Trains and their whistles punctuate the play — or should: One character (whose name is simply “Girl” and is played by Nicole Trobaugh) often refers to specific trains, but for some reason, the usually capable LCC production team decided not to project whistles during the play. That would have helped Trobaugh make a bit more sense at times. Her tendency to speak all of her lines with the same mix of excitement and an odd innocence (given how Girl earns her living) means that important bits sometimes get swallowed. Girl’s older peers, Suzy (Megan Lutsock) and April (a funny, vibrant Caitlin Jean Tischer), regard her with affection and alarm — as does the hotel’s assistant manager, Bill (William Benjamin), with whom Girl flirts the way she breathes: with assurance, the raw power of youth, the wide-eyed look and long-limbed stumbling of a tall puppy.

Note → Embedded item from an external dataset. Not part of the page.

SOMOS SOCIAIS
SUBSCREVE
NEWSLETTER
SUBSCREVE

This ensemble piece features Wilson’s trademark overlapping dialogue, which can create a challenge for the audience. The actors occasionally find themselves distracted by this as well, but the student cast under the direction of Chris Pinto generally performs with focus and aplomb. Retiree Millie, played with hardy skill by Hannah Mootz, gets most of the deadpan lines as her half-closed eyes and knowing smile mix with her leisure suits and clomping shoes to create a rounded picture of this woman of a certain age. Jackie (Maranda Burrell) seems more alarming for her fury at the world than for her sexual orientation, perhaps an indication of one of the ways in which U.S. society has advanced since 1973. In the climactic scene, Burrell’s focused acting holds in check a wild group of the hotel manager (Matt Keating), an older resident (Parsa Naderi) and the too-spazzy Trobaugh.

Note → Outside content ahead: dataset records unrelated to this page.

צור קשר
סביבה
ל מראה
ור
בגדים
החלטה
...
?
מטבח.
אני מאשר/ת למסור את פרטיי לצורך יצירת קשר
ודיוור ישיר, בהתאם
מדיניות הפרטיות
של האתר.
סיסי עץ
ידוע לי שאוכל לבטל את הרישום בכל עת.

Unfortunately, that scene comes in the second act, and the third act never quite gets off the ground. That’s partly due to the script and partly due to blocking problems with a large scene when Suzy throws a good-bye party (she’s moving into a pimp-provided apartment). Another climactic moment between the drifter Paul (Dylan Skye Kennedy, again with a pitch-perfect costume) and Girl doesn’t really come off. But what the play does illustrate is the tenderness and impulsive generosity with which the various characters — socially isolated by circumstances or income — treat each other. Their dreams aren’t coming true; they won’t find what they’re looking for, they know; but they can be kind to one another even as they slip into oblivion. Maybe that kindness is something all of us, privileged or not, can work on.
At least, wouldn’t it be pretty to think so?
Hot’L Baltimore continues through May 19. Tix available at 463-5761.
In last week’s review of Mud, I wrote that the UO theater department is “supported by a publicly funded structure that doesn’t need to produce a profit in order to survive.” I meant that staff and faculty have jobs that don’t rely on ticket sales for funding, but there’s more to the story. Joseph Gilg, a professor in the department, notes that “the university built and maintains the buildings that we perform in, [but] the budgets for all UT events are generated through ticket sales. In that way we are just the same as all of the other theatres in town — royalty, rental, scripts, sets, costumes, lights, special effects and promotion expenses are all paid with ticket income and donations.”